I would think that the corporate manslaughter of men, women and children because of hidden drug company data about the dangers of a defective drug like Seroxat should rightly be deemed much more that a mere ‘Ethical Lapse’. I think ‘human rights abuse’ , ‘ grave immorality’ and ‘disturbing behavior of a corrupted industry’ would be far more accurate and descriptive statements in regards to the Seroxat Horror Show.
Lapses in ethics can only occur when there are ethical standards already in place.
‘Ethical Lapse’ … Ridiculous.
More from the Daily Mail UK
Sadly, this is not the first time the agency has been criticised for acting slowly and ineffectually.
In September 2010, for instance, the diabetes drug Avandia was finally banned in Britain after the European Medicines Agency ruled there was a serious risk it could lead to heart attacks or stroke.
Evidence against Avandia had been building since 2007.
And, while denying it had failed to reveal the risks when they showed up, in July 2010 the drug’s maker, GlaxoSmithKline, reportedly paid out £304 million in damages to settle about 10,000 patient lawsuits in the U.S.

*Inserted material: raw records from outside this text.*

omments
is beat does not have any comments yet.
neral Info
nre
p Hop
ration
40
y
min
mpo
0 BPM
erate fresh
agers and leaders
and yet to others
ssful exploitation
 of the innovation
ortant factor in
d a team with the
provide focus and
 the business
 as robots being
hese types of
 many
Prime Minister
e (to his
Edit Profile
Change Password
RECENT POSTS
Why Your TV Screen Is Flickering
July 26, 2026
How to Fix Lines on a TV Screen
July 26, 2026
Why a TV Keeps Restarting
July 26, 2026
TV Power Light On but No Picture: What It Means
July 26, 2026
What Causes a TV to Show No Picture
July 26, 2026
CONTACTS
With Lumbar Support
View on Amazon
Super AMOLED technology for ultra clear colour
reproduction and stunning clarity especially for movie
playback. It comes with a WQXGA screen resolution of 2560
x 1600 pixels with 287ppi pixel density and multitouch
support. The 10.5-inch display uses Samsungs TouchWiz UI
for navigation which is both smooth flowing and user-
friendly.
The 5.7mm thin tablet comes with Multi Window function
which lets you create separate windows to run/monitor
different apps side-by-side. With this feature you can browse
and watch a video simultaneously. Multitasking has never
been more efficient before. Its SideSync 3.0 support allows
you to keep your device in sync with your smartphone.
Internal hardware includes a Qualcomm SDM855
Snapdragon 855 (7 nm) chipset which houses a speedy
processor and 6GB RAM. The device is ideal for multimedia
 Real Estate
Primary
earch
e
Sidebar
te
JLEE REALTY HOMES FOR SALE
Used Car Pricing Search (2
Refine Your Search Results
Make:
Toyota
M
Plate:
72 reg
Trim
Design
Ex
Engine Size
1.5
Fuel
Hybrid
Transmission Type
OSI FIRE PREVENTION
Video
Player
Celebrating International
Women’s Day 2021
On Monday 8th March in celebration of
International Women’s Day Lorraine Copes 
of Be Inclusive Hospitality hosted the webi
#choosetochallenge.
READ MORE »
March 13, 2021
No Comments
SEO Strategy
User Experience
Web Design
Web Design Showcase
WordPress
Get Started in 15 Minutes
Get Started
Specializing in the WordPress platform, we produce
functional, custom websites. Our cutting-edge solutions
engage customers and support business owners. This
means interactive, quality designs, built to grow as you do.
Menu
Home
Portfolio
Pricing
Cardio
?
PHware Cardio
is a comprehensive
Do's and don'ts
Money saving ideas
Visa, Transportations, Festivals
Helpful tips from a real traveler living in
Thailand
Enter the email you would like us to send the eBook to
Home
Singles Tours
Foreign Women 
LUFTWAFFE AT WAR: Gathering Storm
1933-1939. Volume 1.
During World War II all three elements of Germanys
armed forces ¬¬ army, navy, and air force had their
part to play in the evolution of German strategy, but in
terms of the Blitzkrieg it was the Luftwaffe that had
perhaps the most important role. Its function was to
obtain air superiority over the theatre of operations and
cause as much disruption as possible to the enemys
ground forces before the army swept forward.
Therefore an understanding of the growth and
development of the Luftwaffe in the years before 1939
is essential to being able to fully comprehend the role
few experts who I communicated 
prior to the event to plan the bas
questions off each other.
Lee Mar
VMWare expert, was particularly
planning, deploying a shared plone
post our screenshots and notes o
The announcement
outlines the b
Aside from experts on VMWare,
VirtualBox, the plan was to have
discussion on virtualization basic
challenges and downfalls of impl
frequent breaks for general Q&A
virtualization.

However, in the same month an advisory body to the MHRA warned it that the ‘risks (of Avandia) outweigh its benefits, that it no longer has a place on the UK market’ and called for prompt action.
The MHRA did not reveal this warning to the public; it simply passed its information on to European authorities.
A few years earlier, media pressure was required to force the MHRA to act over another prescribed-drug danger. Again, it was a GlaxoSmithKline medicine — the antidepressant Seroxat.
Specialists had been warning for years of the raised risk of suicide in children. But the MHRA, relying on evidence from the manufacturer, issued assurances that there was no suicide link.
Then, in 2003, following two BBC Panorama programmes, the drug watchdog mounted its own investigation and discovered the manufacturer had hidden information about the suicide link.
After this, the MHRA said it wanted to require drug makers to share more information about clinical trials — but admitted that, without stronger legislation in place, there was no chance of prosecuting the company for what it called an ‘ethical lapse’.
The watchdog was not only asleep, it was toothless.